Available data:

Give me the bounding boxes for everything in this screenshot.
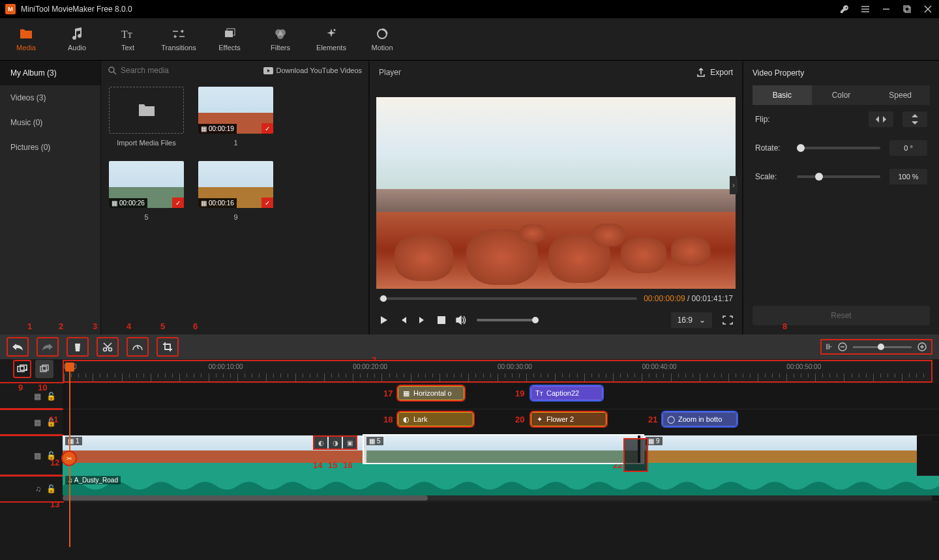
close-button[interactable]	[922, 3, 934, 15]
volume-icon[interactable]	[456, 316, 466, 325]
music-icon	[71, 27, 83, 41]
film-icon: ▦	[34, 418, 41, 427]
video-clip-9[interactable]: ▦9	[643, 435, 917, 463]
aspect-select[interactable]: 16:9⌄	[671, 312, 712, 328]
tab-text[interactable]: Tт Text	[112, 27, 144, 52]
reset-button[interactable]: Reset	[753, 306, 930, 325]
volume-slider[interactable]	[477, 319, 539, 321]
stop-button[interactable]	[438, 316, 445, 324]
rotate-slider[interactable]	[797, 147, 880, 149]
lock-icon[interactable]: 🔓	[46, 484, 56, 494]
filters-icon	[274, 27, 287, 41]
search-input[interactable]	[121, 66, 260, 75]
media-sidebar: My Album (3) Videos (3) Music (0) Pictur…	[0, 61, 101, 334]
sparkle-icon	[325, 27, 337, 41]
menu-icon[interactable]	[859, 3, 871, 15]
film-icon: ▦	[369, 437, 375, 445]
music-clip[interactable]: ♫ A_Dusty_Road	[63, 476, 939, 495]
horizontal-scrollbar[interactable]	[63, 495, 932, 501]
media-clip-5[interactable]: ▦00:00:26 ✓ 5	[109, 161, 184, 221]
clip-lark[interactable]: ◐ Lark	[398, 412, 473, 426]
speed-button[interactable]	[127, 337, 149, 357]
annotation: 3	[93, 321, 97, 331]
maximize-button[interactable]	[901, 3, 913, 15]
split-button[interactable]	[97, 337, 119, 357]
search-icon	[108, 66, 117, 75]
svg-point-10	[109, 67, 114, 72]
film-icon: ▦	[112, 199, 117, 207]
sidebar-item-myalbum[interactable]: My Album (3)	[0, 61, 100, 85]
next-frame-button[interactable]	[418, 316, 427, 325]
panel-expand-button[interactable]: ›	[730, 176, 738, 194]
redo-button[interactable]	[37, 337, 59, 357]
media-clip-9[interactable]: ▦00:00:16 ✓ 9	[198, 161, 273, 221]
tab-elements[interactable]: Elements	[315, 27, 348, 52]
lock-icon[interactable]: 🔓	[46, 392, 56, 401]
transition-block[interactable]	[625, 439, 647, 471]
scissor-split-icon[interactable]: ✂	[63, 452, 76, 465]
tab-motion-label: Motion	[371, 44, 393, 52]
video-clip-5[interactable]: ▦5	[364, 435, 643, 463]
tab-text-label: Text	[121, 44, 134, 52]
sidebar-item-videos[interactable]: Videos (3)	[0, 85, 100, 110]
tab-effects[interactable]: Effects	[213, 27, 246, 52]
annotation: 6	[193, 321, 198, 331]
activate-key-icon[interactable]	[839, 3, 850, 15]
video-preview[interactable]	[376, 97, 736, 289]
sidebar-item-music[interactable]: Music (0)	[0, 110, 100, 135]
check-icon: ✓	[172, 198, 184, 208]
annotation: 5	[160, 321, 165, 331]
tab-media[interactable]: Media	[10, 27, 42, 52]
window-buttons	[839, 3, 934, 15]
undo-button[interactable]	[7, 337, 29, 357]
proptab-color[interactable]: Color	[812, 85, 871, 105]
flip-vertical-button[interactable]	[902, 111, 927, 127]
annotation: 4	[127, 321, 131, 331]
delete-button[interactable]	[67, 337, 89, 357]
clip-horizontal[interactable]: ▦ Horizontal o	[398, 386, 464, 400]
scale-slider[interactable]	[797, 175, 880, 178]
clip-flower2[interactable]: ✦ Flower 2	[531, 412, 606, 426]
flip-horizontal-button[interactable]	[869, 111, 893, 127]
scrub-bar[interactable]	[379, 297, 637, 300]
film-icon: ▦	[648, 437, 654, 445]
import-media-button[interactable]: Import Media Files	[109, 87, 184, 147]
crop-button[interactable]	[156, 337, 179, 357]
sidebar-item-pictures[interactable]: Pictures (0)	[0, 135, 100, 160]
svg-rect-12	[438, 316, 445, 324]
export-button[interactable]: Export	[696, 67, 733, 78]
zoom-out-button[interactable]	[837, 342, 848, 352]
aspect-value: 16:9	[678, 316, 693, 325]
zoom-slider[interactable]	[853, 346, 912, 348]
timeline-ruler[interactable]: 0:00 00:00:10:00 00:00:20:00 00:00:30:00…	[63, 360, 932, 383]
marker-button[interactable]	[35, 360, 53, 378]
import-media-label: Import Media Files	[117, 139, 175, 147]
tab-transitions[interactable]: Transitions	[162, 27, 195, 52]
play-button[interactable]	[379, 316, 388, 325]
ruler-label: 00:00:40:00	[642, 363, 787, 370]
tab-filters[interactable]: Filters	[264, 27, 297, 52]
sparkle-icon: ✦	[535, 415, 543, 423]
scale-value[interactable]: 100 %	[889, 169, 927, 184]
download-youtube-link[interactable]: Download YouTube Videos	[263, 66, 363, 74]
minimize-button[interactable]	[880, 3, 892, 15]
zoom-in-button[interactable]	[917, 342, 927, 352]
fullscreen-button[interactable]	[723, 316, 733, 325]
prev-frame-button[interactable]	[398, 316, 408, 325]
proptab-speed[interactable]: Speed	[871, 85, 930, 105]
zoom-fit-button[interactable]: ⊪	[826, 342, 832, 351]
rotate-value[interactable]: 0 °	[889, 140, 927, 156]
svg-rect-0	[904, 6, 909, 11]
motion-icon: ◯	[667, 415, 675, 423]
media-clip-1[interactable]: ▦00:00:19 ✓ 1	[198, 87, 273, 147]
search-bar: Download YouTube Videos	[101, 61, 368, 80]
clip-caption22[interactable]: Tт Caption22	[531, 386, 603, 400]
clip-zoom-in-bottom[interactable]: ◯ Zoom in botto	[663, 412, 737, 426]
proptab-basic[interactable]: Basic	[753, 85, 812, 105]
svg-text:Tт: Tт	[121, 29, 132, 40]
media-body: Download YouTube Videos Import Media Fil…	[101, 61, 368, 334]
add-track-button[interactable]	[13, 360, 31, 378]
tab-audio[interactable]: Audio	[61, 27, 93, 52]
tab-motion[interactable]: Motion	[366, 27, 398, 52]
clip-label: Caption22	[546, 389, 579, 397]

Assignment:
Return only the number of lines in the data that hold the string "media".

Solution:
8